-- INPUT DATA follows --

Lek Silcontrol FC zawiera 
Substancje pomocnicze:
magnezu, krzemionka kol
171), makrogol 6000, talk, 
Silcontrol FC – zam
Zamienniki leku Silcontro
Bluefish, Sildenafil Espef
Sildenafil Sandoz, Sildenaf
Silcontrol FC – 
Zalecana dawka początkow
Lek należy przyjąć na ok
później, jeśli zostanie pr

-- INPUT DATA concluded --

AIM OF THE TASK:
Copy every line from the material in which the word "Sildenafil" can be found.

RESULT OF THE EXERCISE:
Bluefish, Sildenafil Espef
Sildenafil Sandoz, Sildenaf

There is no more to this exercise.